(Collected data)
>>>

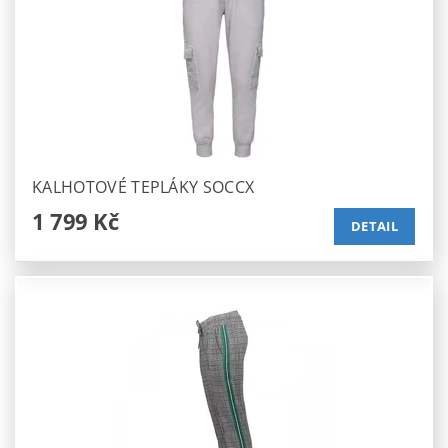
KALHOTOVÉ TEPLÁKY SOCCX
1 799 Kč
DETAIL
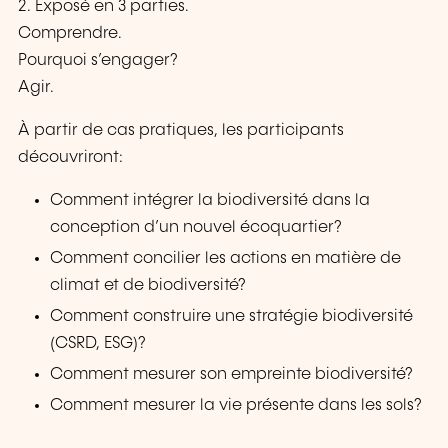
2. Exposé en 3 parties.
Comprendre.
Pourquoi s’engager?
Agir.
À partir de cas pratiques, les participants
découvriront:
Comment intégrer la biodiversité dans la
conception d’un nouvel écoquartier?
Comment concilier les actions en matière de
climat et de biodiversité?
Comment construire une stratégie biodiversité
(CSRD, ESG)?
Comment mesurer son empreinte biodiversité?
Comment mesurer la vie présente dans les sols?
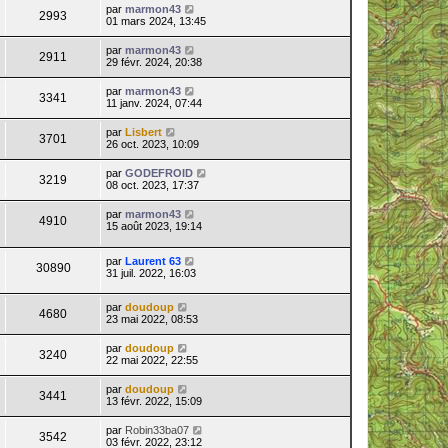
par
marmon43
2993
01 mars 2024, 13:45
par
marmon43
2911
29 févr. 2024, 20:38
par
marmon43
3341
11 janv. 2024, 07:44
par
Lisbert
3701
26 oct. 2023, 10:09
par
GODEFROID
3219
08 oct. 2023, 17:37
par
marmon43
4910
15 août 2023, 19:14
par
Laurent 63
30890
31 juil. 2022, 16:03
par
doudoup
4680
23 mai 2022, 08:53
par
doudoup
3240
22 mai 2022, 22:55
par
doudoup
3441
13 févr. 2022, 15:09
par
Robin33ba07
3542
03 févr. 2022, 23:12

<<<

_Problem requirements:_
Tell how many lines of the data include the word "févr", without any other words.

_Result for this task:_
3